+++ THE DATA +++

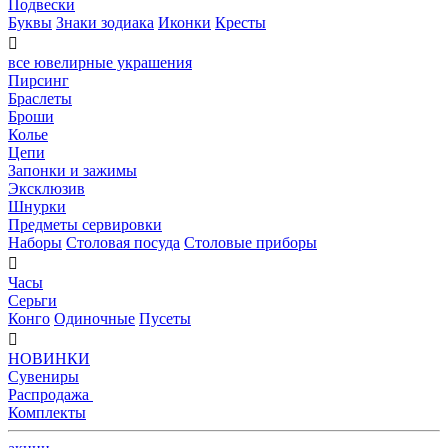
Подвески
Буквы
Знаки зодиака
Иконки
Кресты

все ювелирные украшения
Пирсинг
Браслеты
Броши
Колье
Цепи
Запонки и зажимы
Эксклюзив
Шнурки
Предметы сервировки
Наборы
Столовая посуда
Столовые приборы

Часы
Серьги
Конго
Одиночные
Пусеты

НОВИНКИ
Сувениры
Распродажа
Комплекты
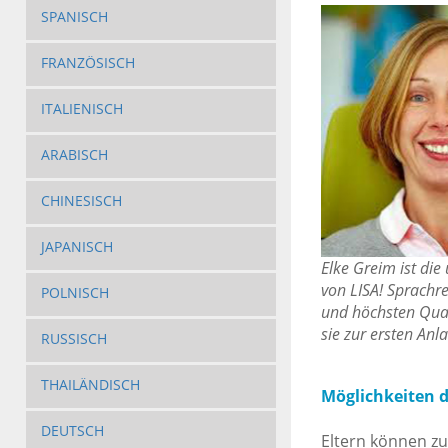
SPANISCH
FRANZÖSISCH
ITALIENISCH
ARABISCH
CHINESISCH
JAPANISCH
Elke Greim ist die
von LISA! Sprachre
POLNISCH
und höchsten Qual
sie zur ersten Anla
RUSSISCH
THAILÄNDISCH
Möglichkeiten d
DEUTSCH
Eltern können z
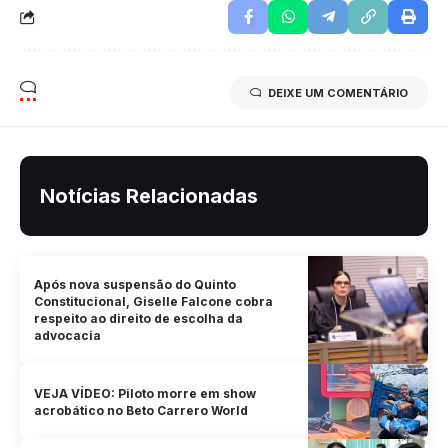
DEIXE UM COMENTÁRIO
Notícias Relacionadas
Após nova suspensão do Quinto
Constitucional, Giselle Falcone cobra
respeito ao direito de escolha da
advocacia
VEJA VÍDEO: Piloto morre em show
acrobático no Beto Carrero World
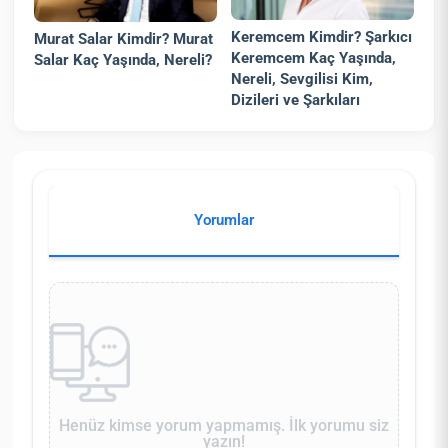
Keremcem Kimdir? Şarkıcı
Murat Salar Kimdir? Murat
Keremcem Kaç Yaşında,
Salar Kaç Yaşında, Nereli?
Nereli, Sevgilisi Kim,
Dizileri ve Şarkıları
Yorumlar
Henüz kimse yorum yapmamış. İlk yorumu siz
yazın!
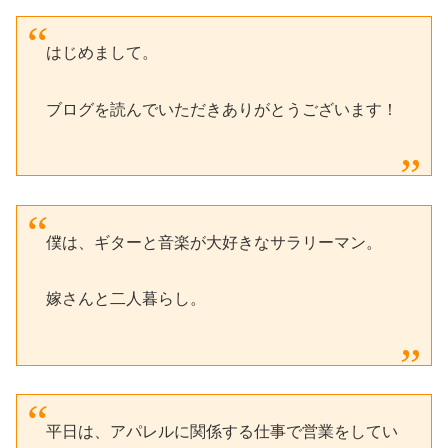
はじめまして。
ブログを読んでいただきありがとうございます！
僕は、ギターと音楽が大好きなサラリーマン。
嫁さんと二人暮らし。
平日は、アパレルに関係する仕事で営業をしてい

+++

§ YOUR TASK: Output the records verbatim, every one of them, and keep the pictures out.

§ SOLUTION FOR THIS EXERCISE:
Подвески
Буквы
Знаки зодиака
Иконки
Кресты

все ювелирные украшения
Пирсинг
Браслеты
Броши
Колье
Цепи
Запонки и зажимы
Эксклюзив
Шнурки
Предметы сервировки
Наборы
Столовая посуда
Столовые приборы

Часы
Серьги
Конго
Одиночные
Пусеты

НОВИНКИ
Сувениры
Распродажа
Комплекты
SPANISCH
FRANZÖSISCH
ITALIENISCH
ARABISCH
CHINESISCH
JAPANISCH
Elke Greim ist die
von LISA! Sprachre
POLNISCH
und höchsten Qual
sie zur ersten Anla
RUSSISCH
THAILÄNDISCH
Möglichkeiten d
DEUTSCH
Eltern können z
DEIXE UM COMENTÁRIO
Notícias Relacionadas
Após nova suspensão do Quinto
Constitucional, Giselle Falcone cobra
respeito ao direito de escolha da
advocacia
VEJA VÍDEO: Piloto morre em show
acrobático no Beto Carrero World
Keremcem Kimdir? Şarkıcı
Murat Salar Kimdir? Murat
Keremcem Kaç Yaşında,
Salar Kaç Yaşında, Nereli?
Nereli, Sevgilisi Kim,
Dizileri ve Şarkıları
Yorumlar
Henüz kimse yorum yapmamış. İlk yorumu siz
yazın!
はじめまして。
ブログを読んでいただきありがとうございます！
僕は、ギターと音楽が大好きなサラリーマン。
嫁さんと二人暮らし。
平日は、アパレルに関係する仕事で営業をしてい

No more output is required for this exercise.